Could Maimonides’ order of “Pesach, Maror and Matzah” have influenced how Sephardim set up the Seder plate? It seems like it did, for unlike the standard Ashkenazi version sold in Judaica stores or printed in most Haggadot, the Sephardic custom is to place Maror— the Bitter Herbs — at the very center of the Seder plate. Just like Maimonides placed Maror in the middle, the Sephardic custom became to place the Maror at the center of the plate. Whenever we look at the Seder plate, Maror sits at the center of everything.

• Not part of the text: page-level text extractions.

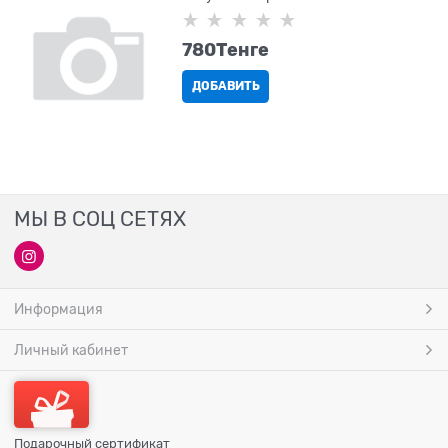
780
Tенге
ДОБАВИТЬ
МЫ В СОЦ СЕТЯХ
Информация
Личный кабинет
Подарочный сертификат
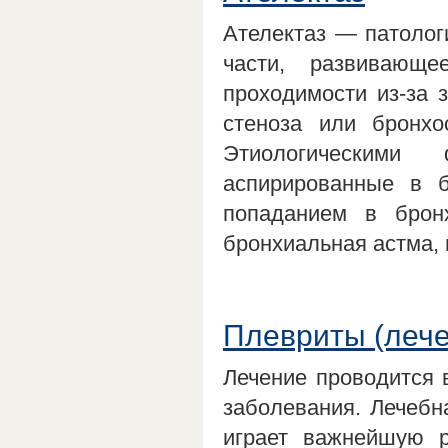
Ателектаз — патолог
части, развивающе
проходимости из-за 
стеноза или бронхо
Этиологическими
аспирированные в б
попаданием в бронх
бронхиальная астма, 
Плевриты (лече
Лечение проводится 
заболевания. Лечебн
играет важнейшую р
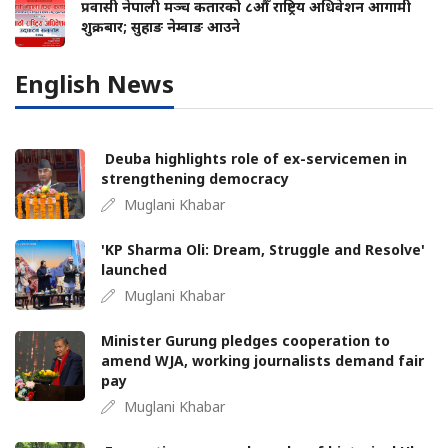
प्रवासी नेपाली मञ्च कतारको ८औँ राष्ट्रिय अधिवेशन आगामी
शुक्रबार; सुहाङ नेम्वाङ आउने
English News
Deuba highlights role of ex-servicemen in
strengthening democracy
Muglani Khabar
'KP Sharma Oli: Dream, Struggle and Resolve'
launched
Muglani Khabar
Minister Gurung pledges cooperation to
amend WJA, working journalists demand fair
pay
Muglani Khabar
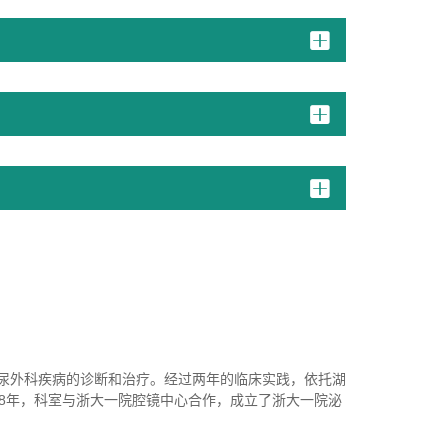
泌尿外科疾病的诊断和治疗。经过两年的临床实践，依托湖
18年，科室与浙大一院腔镜中心合作，成立了浙大一院泌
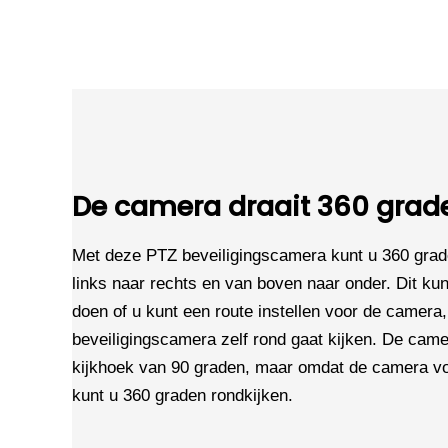
De camera draait 360 grad
Met deze PTZ beveiligingscamera kunt u 360 grad
links naar rechts en van boven naar onder. Dit kun
doen of u kunt een route instellen voor de camer
beveiligingscamera zelf rond gaat kijken. De came
kijkhoek van 90 graden, maar omdat de camera vol
kunt u 360 graden rondkijken.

What does this uniquely Sephardic custom reflect?

 

Any casual student of Jewish history knows that the Jewish experience is as much about bitterness as it is about celebration, and while that might seem like a paradox to many, we Jews understand that life – especially the Jewish journey - is lived between a laugh and a tear. Thus, on the very night when we celebrate our freedom from slavery, we have no problem embracing bitterness and recognizing its ongoing presence and centrality in our collective story. The Sephardic placement of Maror at the center emphasizes this deep truth about the collective Jewish experience.

  

The Sephardic custom of placing Maror at the center of our story opens the opportunity to expand the Passover story to include our bitter experiences beyond our slavery in Egypt. On that very night, we also remember the Babylonians and Romans who destroyed our Temples in Jerusalem, the inquisition and expulsion from Spain and the pogroms under the cross of Christianity, as well as the episodes of jihad against us under the crescent of Islam. The bitter herbs include Auschwitz and Treblinka, Warsaw and Salonica, the tragedy of those who perished and the trauma of those who survived. Finally, the centrality of Maror calls on us to reflect on contemporary bitterness, including our ongoing fight against terrorism in Israel, as well as the resurgence of anti-Semitism, racism and intolerance around the world. All of these are part of the "Marror narrative" told at the Seder.

 

While all of this seems painful, indeed bitter, Judaism does not shy away from the bitter truths of our history. Only by telling these bitter stories can we contemplate their lessons as they affect us today. There is no better night to do so than Passover, a night when we are commanded and urged to conduct a meaningful and relevant symposium on where we were, what we've experienced, and where are we headed. The Sephardic placement of Maror at the center is a physical reminder of all of this.

 

So when we play that game of show and tell, we lift up the Bitter Herbs and we ask: “Maror Zeh” – “These bitter herbs that we eat - what do they recall, what do they mean?" 


Maimonides’ unique order of “Pesach, Maror and Matzah,” along with the Sephardic custom of placing maror at the center of the Seder plate - arguably makes this the most important of all questions asked during the Seder.